Figuur 5. Deze hardwarepers heeft een draaiplateau met stop en vier stations.Het systeem heeft ook een speciaal aambeeldgereedschap dat de operator helpt om moeilijk bereikbare plaatsen te bereiken.Hier worden de fittingen net onder de achterste flens geplaatst.
Tim Heston, hoofdredacteur van The FABRICATOR, is sinds 1998 werkzaam in de metaalproductie-industrie en begon zijn carrière bij Welding Magazine van de American Welding Society.Sindsdien heeft het alle metaalproductieprocessen bestreken, van stampen, buigen en snijden tot slijpen en polijsten.Hij kwam in oktober 2007 bij The FABRICATOR.
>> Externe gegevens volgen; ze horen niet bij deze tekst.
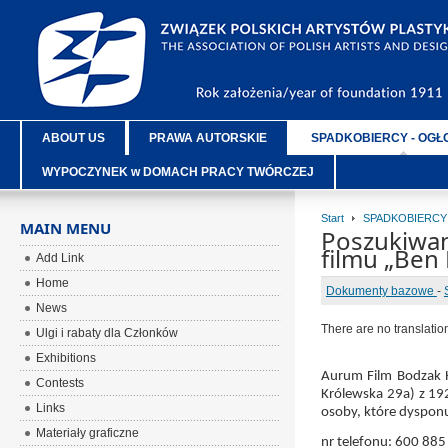
ABOUT US
PRAWA AUTORSKIE
SPADKOBIERCY - OGŁ
WYPOCZYNEK w DOMACH PRACY TWÓRCZEJ
Start
SPADKOBIERCY
MAIN MENU
Poszukiwan
filmu „Ben
Add Link
Home
Dokumenty bazowe
-
News
There are no translatio
Ulgi i rabaty dla Członków
Exhibitions
Aurum Film Bodzak H
Contests
Królewska 29a) z 192
Links
osoby, które dyspon
Materiały graficzne
nr telefonu: 600 885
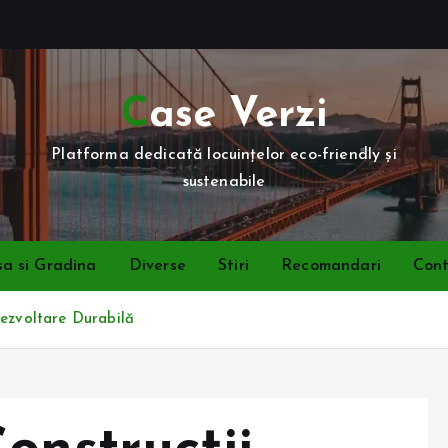
Case Verzi
Platforma dedicată locuințelor eco-friendly și
sustenabile
a si Gradina
Diverse
Stiri
Recomandari
Con
Dezvoltare Durabilă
FABRICATOR is Noord-Amerika's leidende tijdschrift voor staalproductie en -vorming.Het magazine publiceert nieuws, technische artikelen en succesverhalen waarmee fabrikanten hun werk efficiënter kunnen doen.FABRICATOR is actief in de branche sinds 1970.
Nu met volledige toegang tot de digitale editie van The FABRICATOR, gemakkelijke toegang tot waardevolle bronnen uit de industrie.
De digitale editie van The Tube & Pipe Journal is nu volledig toegankelijk en biedt gemakkelijke toegang tot waardevolle bronnen uit de industrie.
Krijg volledige digitale toegang tot het STAMPING Journal, met de nieuwste technologie, best practices en nieuws uit de branche voor de metaalstempelmarkt.
Nu met volledige digitale toegang tot The Fabricator en Español, hebt u gemakkelijk toegang tot waardevolle bronnen uit de industrie.